Hi! here is a MIDI mockup I did from Pearl Harbor Tennessee.

Leave your comments and thoughts!

José.


----------



## Amadeus (Jul 25, 2017)

Great work! I really enjoyed listening to it. It sounds so close to the original! May I ask what string library you used for this?


----------



## José Skertchly (Jul 26, 2017)

Amadeus said:


> Great work! I really enjoyed listening to it. It sounds so close to the original! May I ask what string library you used for this?

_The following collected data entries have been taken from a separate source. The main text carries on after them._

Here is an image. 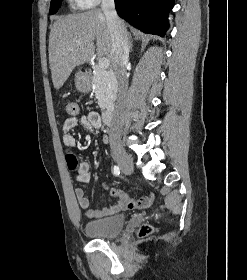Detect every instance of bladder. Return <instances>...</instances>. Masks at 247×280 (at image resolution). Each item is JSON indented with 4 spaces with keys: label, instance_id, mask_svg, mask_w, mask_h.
Listing matches in <instances>:
<instances>
[{
    "label": "bladder",
    "instance_id": "31cf9c89",
    "mask_svg": "<svg viewBox=\"0 0 247 280\" xmlns=\"http://www.w3.org/2000/svg\"><path fill=\"white\" fill-rule=\"evenodd\" d=\"M125 224L124 215H115L87 222L84 231L91 238H113L123 231Z\"/></svg>",
    "mask_w": 247,
    "mask_h": 280
}]
</instances>
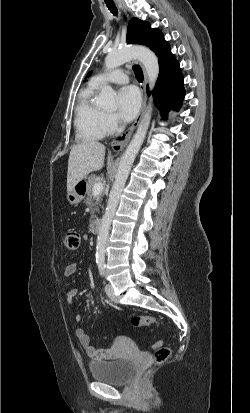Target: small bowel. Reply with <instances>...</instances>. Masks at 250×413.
I'll return each mask as SVG.
<instances>
[{
    "label": "small bowel",
    "instance_id": "c3829d8e",
    "mask_svg": "<svg viewBox=\"0 0 250 413\" xmlns=\"http://www.w3.org/2000/svg\"><path fill=\"white\" fill-rule=\"evenodd\" d=\"M77 270V265L76 263H69L64 269V276L65 277H70L72 276ZM78 291L77 289H70L68 290L66 297L67 301L70 304H74V299L77 295ZM75 320L77 322H80L83 320V315L78 313L75 316ZM76 336L81 344V346L85 349L87 355L95 361H102V360H110L113 359L117 356L118 349L120 344L122 343L123 339L121 337H117L112 346L108 349H97L95 348L91 342H90V337L86 333V331L82 328H78L76 330Z\"/></svg>",
    "mask_w": 250,
    "mask_h": 413
}]
</instances>
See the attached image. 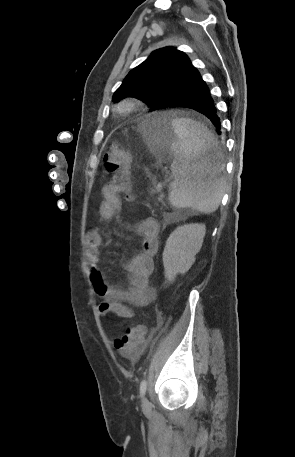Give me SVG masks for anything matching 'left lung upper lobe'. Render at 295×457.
<instances>
[{
  "mask_svg": "<svg viewBox=\"0 0 295 457\" xmlns=\"http://www.w3.org/2000/svg\"><path fill=\"white\" fill-rule=\"evenodd\" d=\"M190 59L174 47H164L132 69L113 95L117 101L136 97L157 110L166 99L190 85L188 74L193 70Z\"/></svg>",
  "mask_w": 295,
  "mask_h": 457,
  "instance_id": "1",
  "label": "left lung upper lobe"
}]
</instances>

Thanks! I used Symphobia and LA Scoring Strings.


----------



## Sunshy (Aug 23, 2017)

Nice work.


----------



## Jeast (Aug 29, 2017)

Thats amazing! Sounds really good!


----------



## Circe (Aug 29, 2017)

Very good automátion between strings passages. Clean quality strings.


----------



## José Skertchly (Sep 2, 2017)

Jeast said:


> Thats amazing! Sounds really good!


Thanks!


----------



## José Skertchly (Sep 2, 2017)

Circe said:


> Very good automátion between strings passages. Clean quality strings.


Thank you!


----------